- [REQUIRED WORK]: The whole listing, apart from its images, should be restated word for word.

SUPPLIED RECORDS section start

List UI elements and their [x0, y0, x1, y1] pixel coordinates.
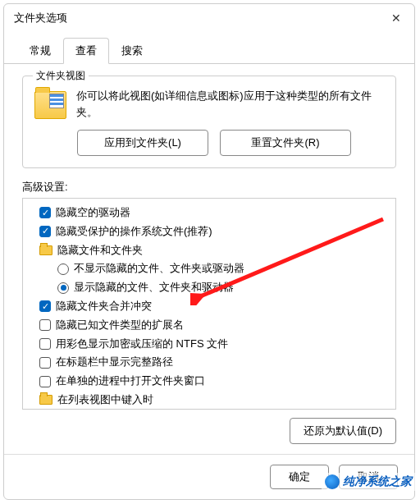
tab-content: 文件夹视图 你可以将此视图(如详细信息或图标)应用于这种类型的所有文件夹。 应用… [4, 64, 414, 454]
adv-item[interactable]: 在单独的进程中打开文件夹窗口 [26, 372, 392, 391]
checkbox[interactable] [39, 319, 51, 331]
adv-item[interactable]: 隐藏文件夹合并冲突 [26, 297, 392, 316]
folder-view-group: 文件夹视图 你可以将此视图(如详细信息或图标)应用于这种类型的所有文件夹。 应用… [22, 76, 396, 168]
folder-options-dialog: 文件夹选项 ✕ 常规 查看 搜索 文件夹视图 你可以将此视图(如详细信息或图标)… [3, 3, 415, 500]
radio[interactable] [57, 282, 69, 294]
checkbox[interactable] [39, 207, 51, 218]
tab-general[interactable]: 常规 [17, 38, 63, 64]
adv-item[interactable]: 隐藏文件和文件夹 [26, 241, 392, 260]
adv-item-label: 在标题栏中显示完整路径 [56, 354, 173, 371]
close-icon[interactable]: ✕ [388, 11, 404, 25]
folder-view-group-title: 文件夹视图 [33, 69, 89, 83]
adv-item-label: 隐藏文件夹合并冲突 [56, 298, 152, 315]
folder-small-icon [39, 245, 52, 255]
adv-item-label: 隐藏受保护的操作系统文件(推荐) [56, 223, 212, 241]
adv-item[interactable]: 用彩色显示加密或压缩的 NTFS 文件 [26, 335, 392, 354]
apply-to-folders-button[interactable]: 应用到文件夹(L) [77, 130, 208, 156]
adv-item[interactable]: 在列表视图中键入时 [26, 391, 392, 410]
watermark-text: 纯净系统之家 [343, 474, 412, 489]
radio[interactable] [57, 263, 69, 275]
adv-item[interactable]: 隐藏已知文件类型的扩展名 [26, 316, 392, 335]
tab-view[interactable]: 查看 [63, 38, 109, 64]
adv-item[interactable]: 在标题栏中显示完整路径 [26, 353, 392, 372]
dialog-title: 文件夹选项 [14, 11, 67, 25]
titlebar: 文件夹选项 ✕ [4, 4, 414, 32]
reset-folders-button[interactable]: 重置文件夹(R) [220, 130, 351, 156]
watermark: 纯净系统之家 [322, 473, 415, 491]
checkbox[interactable] [39, 357, 51, 369]
adv-item[interactable]: 不显示隐藏的文件、文件夹或驱动器 [26, 259, 392, 278]
tab-search[interactable]: 搜索 [109, 38, 155, 64]
folder-view-desc: 你可以将此视图(如详细信息或图标)应用于这种类型的所有文件夹。 [76, 88, 384, 120]
adv-item-label: 隐藏已知文件类型的扩展名 [56, 317, 184, 334]
folder-small-icon [39, 395, 52, 405]
adv-item-label: 用彩色显示加密或压缩的 NTFS 文件 [56, 336, 228, 353]
checkbox[interactable] [39, 376, 51, 387]
checkbox[interactable] [39, 226, 51, 237]
adv-item-label: 不显示隐藏的文件、文件夹或驱动器 [74, 260, 244, 277]
adv-item-label: 隐藏文件和文件夹 [57, 242, 143, 259]
adv-item-label: 隐藏空的驱动器 [56, 204, 130, 222]
folder-icon [34, 91, 66, 119]
adv-item-label: 显示隐藏的文件、文件夹和驱动器 [74, 279, 234, 296]
watermark-icon [325, 474, 340, 489]
advanced-settings-list[interactable]: 隐藏空的驱动器隐藏受保护的操作系统文件(推荐)隐藏文件和文件夹不显示隐藏的文件、… [22, 198, 396, 410]
advanced-settings-label: 高级设置: [22, 180, 396, 195]
tab-strip: 常规 查看 搜索 [4, 37, 414, 64]
adv-item-label: 在列表视图中键入时 [57, 392, 153, 409]
adv-item[interactable]: 显示隐藏的文件、文件夹和驱动器 [26, 278, 392, 297]
restore-defaults-button[interactable]: 还原为默认值(D) [290, 418, 396, 444]
adv-item[interactable]: 隐藏受保护的操作系统文件(推荐) [26, 222, 392, 241]
checkbox[interactable] [39, 300, 51, 312]
checkbox[interactable] [39, 338, 51, 350]
ok-button[interactable]: 确定 [270, 465, 329, 489]
adv-item-label: 在单独的进程中打开文件夹窗口 [56, 373, 205, 390]
adv-item[interactable]: 隐藏空的驱动器 [26, 204, 392, 222]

SUPPLIED RECORDS section end

- [WRITTEN ANSWER]:
List UI elements and their [x0, y0, x1, y1] pixel coordinates.
tab-content: 文件夹视图 你可以将此视图(如详细信息或图标)应用于这种类型的所有文件夹。 应用… [4, 64, 414, 454]
adv-item[interactable]: 在单独的进程中打开文件夹窗口 [26, 372, 392, 391]
checkbox[interactable] [39, 319, 51, 331]
adv-item[interactable]: 隐藏文件夹合并冲突 [26, 297, 392, 316]
folder-view-group: 文件夹视图 你可以将此视图(如详细信息或图标)应用于这种类型的所有文件夹。 应用… [22, 76, 396, 168]
folder-options-dialog: 文件夹选项 ✕ 常规 查看 搜索 文件夹视图 你可以将此视图(如详细信息或图标)… [3, 3, 415, 500]
radio[interactable] [57, 282, 69, 294]
checkbox[interactable] [39, 207, 51, 218]
tab-general[interactable]: 常规 [17, 38, 63, 64]
adv-item[interactable]: 隐藏文件和文件夹 [26, 241, 392, 260]
adv-item-label: 在标题栏中显示完整路径 [56, 354, 173, 371]
close-icon[interactable]: ✕ [388, 11, 404, 25]
folder-view-group-title: 文件夹视图 [33, 69, 89, 83]
adv-item-label: 隐藏文件夹合并冲突 [56, 298, 152, 315]
folder-small-icon [39, 245, 52, 255]
adv-item-label: 隐藏受保护的操作系统文件(推荐) [56, 223, 212, 241]
adv-item[interactable]: 用彩色显示加密或压缩的 NTFS 文件 [26, 335, 392, 354]
apply-to-folders-button[interactable]: 应用到文件夹(L) [77, 130, 208, 156]
adv-item[interactable]: 在列表视图中键入时 [26, 391, 392, 410]
watermark-text: 纯净系统之家 [343, 474, 412, 489]
radio[interactable] [57, 263, 69, 275]
adv-item[interactable]: 隐藏已知文件类型的扩展名 [26, 316, 392, 335]
tab-view[interactable]: 查看 [63, 38, 109, 64]
adv-item[interactable]: 在标题栏中显示完整路径 [26, 353, 392, 372]
dialog-title: 文件夹选项 [14, 11, 67, 25]
titlebar: 文件夹选项 ✕ [4, 4, 414, 32]
reset-folders-button[interactable]: 重置文件夹(R) [220, 130, 351, 156]
watermark: 纯净系统之家 [322, 473, 415, 491]
checkbox[interactable] [39, 357, 51, 369]
adv-item[interactable]: 不显示隐藏的文件、文件夹或驱动器 [26, 259, 392, 278]
tab-search[interactable]: 搜索 [109, 38, 155, 64]
folder-view-desc: 你可以将此视图(如详细信息或图标)应用于这种类型的所有文件夹。 [76, 88, 384, 120]
adv-item-label: 隐藏已知文件类型的扩展名 [56, 317, 184, 334]
folder-small-icon [39, 395, 52, 405]
adv-item-label: 用彩色显示加密或压缩的 NTFS 文件 [56, 336, 228, 353]
checkbox[interactable] [39, 376, 51, 387]
checkbox[interactable] [39, 226, 51, 237]
adv-item-label: 不显示隐藏的文件、文件夹或驱动器 [74, 260, 244, 277]
adv-item-label: 隐藏文件和文件夹 [57, 242, 143, 259]
adv-item-label: 隐藏空的驱动器 [56, 204, 130, 222]
folder-icon [34, 91, 66, 119]
adv-item-label: 显示隐藏的文件、文件夹和驱动器 [74, 279, 234, 296]
watermark-icon [325, 474, 340, 489]
advanced-settings-list[interactable]: 隐藏空的驱动器隐藏受保护的操作系统文件(推荐)隐藏文件和文件夹不显示隐藏的文件、… [22, 198, 396, 410]
advanced-settings-label: 高级设置: [22, 180, 396, 195]
tab-strip: 常规 查看 搜索 [4, 37, 414, 64]
adv-item-label: 在列表视图中键入时 [57, 392, 153, 409]
adv-item[interactable]: 显示隐藏的文件、文件夹和驱动器 [26, 278, 392, 297]
restore-defaults-button[interactable]: 还原为默认值(D) [290, 418, 396, 444]
adv-item[interactable]: 隐藏受保护的操作系统文件(推荐) [26, 222, 392, 241]
checkbox[interactable] [39, 300, 51, 312]
checkbox[interactable] [39, 338, 51, 350]
ok-button[interactable]: 确定 [270, 465, 329, 489]
adv-item-label: 在单独的进程中打开文件夹窗口 [56, 373, 205, 390]
adv-item[interactable]: 隐藏空的驱动器 [26, 204, 392, 222]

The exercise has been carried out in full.